Escojo la segunda y por primera vez en un buen montón de días
vuelvo a sentir que estoy perdido en mitad de la naturaleza.
Tras
coronar una colina, me doy de bruces con un asentamiento hippie
llamado “La Casa de los Dioses”, que consta de un par de
construcciones de adobe en las que viven sus dueños y, de vez en
cuando, algún peregrino que se enamora del lugar. Junto a la entrada
han instalado un puesto con café, varias clases de zumos, huevos
duros, fruta… todo ello a cambio de “la voluntad”, que por lo
que veo generalmente consiste en un euro. Me desprendo de la mochila
y almuerzo allí mismo un par de huevos duros, café y algo de fruta.
La
bajada hasta Astorga se hace más fácil ahora, con el estómago
lleno, aunque hay que salvar un último repecho antes de alcanzar el
albergue de las Siervas de María. A pesar de su nombre, el lugar
está regentado por voluntarios civiles y cuenta con una estupenda
cocina. Hace varios días que no veo a El Nieto de Johnny Winter, las
Gemelas Gilipollas, la Chica Danesa, Barak y el resto de su grupo,
que decidieron parar en algún lugar antes de León y que por tanto
caminan con un día de retraso con respecto a nosotros.
La
cena será entonces para la pequeña “familia” que hemos empezado
a formar entre Anna, Juan, Massimiliano, Fabio y yo.
Juan y
Massimiliano tienen en común, además de una imparable pasión por
la cerveza y las hierbas inflamables, un tatuaje con el nombre de una
chica… que ya no forma parte de sus vidas. Juan ha conseguido
cubrirlo con otro. Massi se lo está pensando. Massimiliano odia
volar (para llegar a Saint-Jean de Pied de Port viajó en tren de
Verona a París y después a Bayona) y tiene el gruñido y la queja
fáciles. Los dos se entienden perfectamente y mantienen largas
conversaciones, aunque ninguno de los dos habla el idioma del otro.
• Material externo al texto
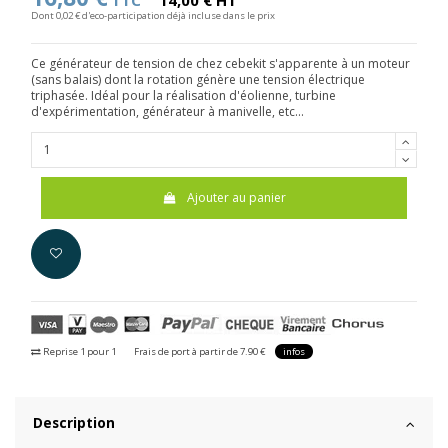
TTC
14,00 € HT
Dont 0,02 € d'eco-participation déjà incluse dans le prix
Ce générateur de tension de chez cebekit s'apparente à un moteur
(sans balais) dont la rotation génère une tension électrique
triphasée. Idéal pour la réalisation d'éolienne, turbine
d'expérimentation, générateur à manivelle, etc...
Ajouter au panier
Reprise 1 pour 1
Frais de port à partir de 7.90 €
infos
Description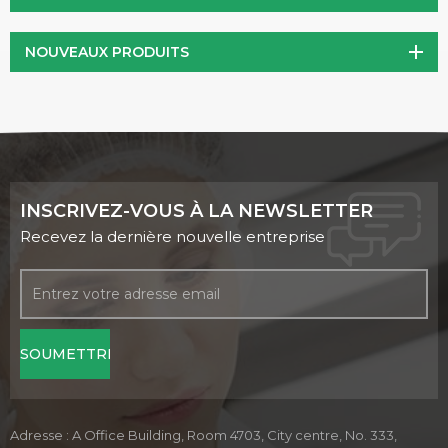
NOUVEAUX PRODUITS
INSCRIVEZ-VOUS À LA NEWSLETTER
Recevez la dernière nouvelle entreprise
Adresse : A Office Building, Room 4703, City centre, No. 333,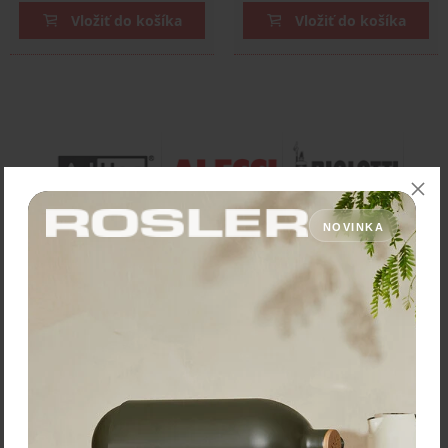
Vložiť do košíka
Vložiť do košíka
NOVINKA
Juan dice que esto es posible porque ha descubierto que el galego y
el italiano tienen muchas palabras y sonidos en común.
Fabio, tipo
voluminoso, de andares oscilantes y algo descoyuntados, parece cada
día más una versión italiana de John Goodman, cuyo apellido le
define de un modo muy preciso. Valga como ejemplo su pequeño problema nocturno. Los ronquidos de Fabio no son humanos. Se dice que, con brisa favorable, es posible escucharlos desde Catania, Sicilia, aunque él se encuentre en su cama al borde del Lago di Garda, en el norte de Italia. Así que desde hace unos días, consciente de los destrozos emocionales que puede ocasionar en sus colegas peregrinos, duerme en habitaciones individuales, con la consiguiente multiplicación por cuatro de sus gastos de este viaje. Aunque casi no habla castellano, lo
entiende perfectamente… y por alguna razón cree que a mí me pasa
lo mismo que a Juan, así que se dirige a mí en su idioma a toda
velocidad mientras yo le escucho tratando (sin mucho éxito) de
atrapar algo, por pequeño que sea, en esa tarantella de sonidos
barrocos.
Anna debe de pesar poco más que cuatro lonchas finas de
jamón de york, lo que no tiene mucho sentido cuando uno la ve
meterse en el cuerpo cantidades descomunales de comida. Cuando le
pregunto cómo lo hace responde que tiene uno de los cerebros más
pesados del mundo. También una sonrisa constante y profunda que le
achina los ojos y que desprende oleadas de calor, especialmente
cuando detecta que a su alrededor alguien lo necesita. Hace falta
mucha energía para eso.
Después
de ducharnos y cambiarnos de ropa voy con ella al supermercado. Hace
días que no comemos “en casa”, así que por una noche no
reparamos en gastos y preparamos un festín a base de lentejas,
filetes, ensalada y helado de chocolate, todo ello regado con (sólo
una botella de) vino. Es demasiada comida, pero a la hora de la cena
en el albergue coincidimos tres o cuatro grupos distintos y de algún
modo para las nueve y media no queda ni una miga en los
platos. A continuación, alguien saca de ninguna parte un puchero
lleno de café y entre taza y taza, cigarrillo y cigarrillo, se
planea una excursión a un “pub” cercano donde al parecer hay
música en directo. La excitación crece hasta que nos damos cuenta
de que en media hora se cierra la puerta del albergue.
En
fin, somos niños buenos.
Pero
nos conocemos.
Y
aunque invisibles, las Siervas de María sin duda nos vigilan.
Y
tienen la llave.
Así
que buenas noches.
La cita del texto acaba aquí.